As months turn into weeks and weeks into days, I feel more anxious and excited for my long-awaited trip with SIT’s Indigenous Peoples and Globalization program in Perú. My departure date is rapidly approaching, and although I am apprehensive to leave for such a long time, I am also ready to leave the monotony of my current life behind and to start a new and exciting chapter.
I love Philly and when I first arrived, I thought the place was magical. I opened myself up to new experiences and new people, and I grew a lot emotionally and intellectually. However, after living here for three years, the city has lost its charm for me. Don’t get me wrong. There are plenty of fun things to do and see, but while going to school and working constantly to make it through the day, Philly has become just another blur in the background.
Due to comfortability with my surroundings, my individual growth and progress have been stagnant. I regressed to old habits and behaviors, and I haven’t challenged myself to continue growing. As a result, I have become a lot more introverted, and I haven’t put myself in many situations to be and do better.
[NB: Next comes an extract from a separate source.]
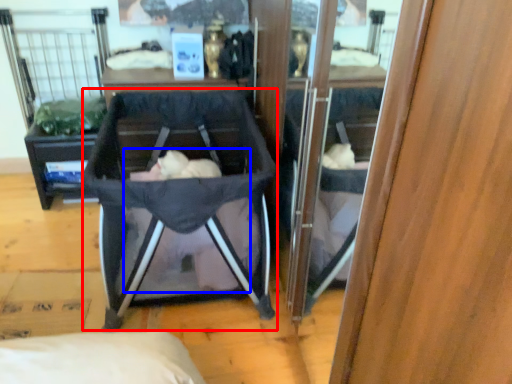 Question: Which object appears farthest to the camera in this image, baby carriage (highlighted by a red box) or baby (highlighted by a blue box)?

Choices:
 (A) baby carriage
 (B) baby

Answer: (B)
That is why I need this change of environment. Exploring new places and different perspectives on life has always encouraged healing and growth for me, and I am glad that I finally mustered the motivation and courage to apply to a program that seemed like an impossibility for me due to financial constraints and my own self-doubt.
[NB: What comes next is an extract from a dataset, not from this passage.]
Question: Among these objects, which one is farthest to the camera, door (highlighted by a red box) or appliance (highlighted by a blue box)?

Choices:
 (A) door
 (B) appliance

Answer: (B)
Traveling to an unknown place where I am surrounded by strangers is quite daunting at first, but it is also a freeing and transformative experience. I am rather shy; however, if you met me while I was traveling, you would probably think that I am a completely different person. There is a great power that comes with traveling, not only because the whole experience is thrilling and refreshing, but because the traveler has the ability to start over and determine who she wants to be. You are not tied down or stuck in your previous life, but instead you use your experience to do things differently.
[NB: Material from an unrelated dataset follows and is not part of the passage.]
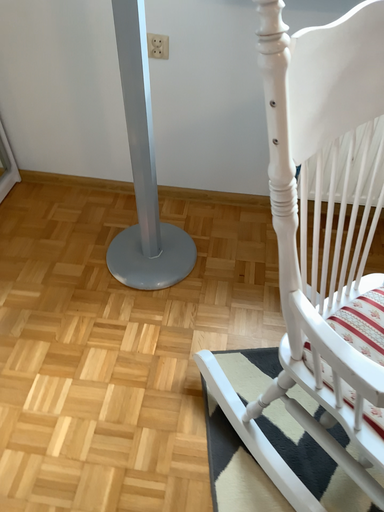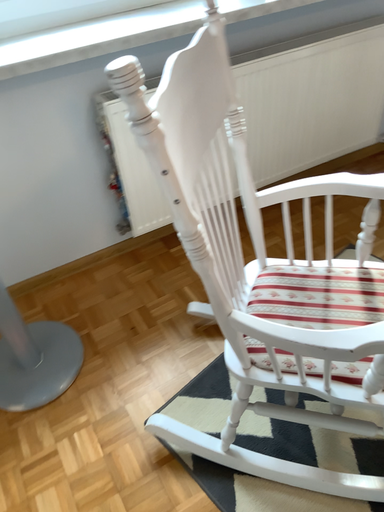 Question: Which way did the camera rotate in the video?

Choices:
 (A) rotated upward
 (B) rotated downward

Answer: (A)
I thrive while traveling alone because I am forced to step out of my comfort zone and to overcome my insecurities and anxieties. I am a very passive person, and I dread holding conversations with people that I do not know well. To be honest, if I had to choose to spend an hour talking with a person or an hour cuddling with an animal, I would choose the latter. I have too many insecurities about talking with people. Animals are great because I can truly reveal myself to them without fear or judgement. However, communication with people is an essential skill to have, and I want to be able to do it naturally and painlessly. Knowing that I need to advocate for myself and rely on strangers to survive in a new place gives me the courage I need to overcome my passiveness and to live in the moment and grow.
I talk about old habits and behavior like it is easy to change, but it isn’t. Change is difficult, and it requires a lot of patience and effort. There will be times during this trip where I will fail and other times where I won’t, but I am vowing to try to keep a positive outlook on my experiences, and to break out of my shell no matter how nervous or scared I am. The first step will be to use my nervous energy to trick my body into thinking that I am not actually nervous! How hard could it actually be (nervously questions myself)?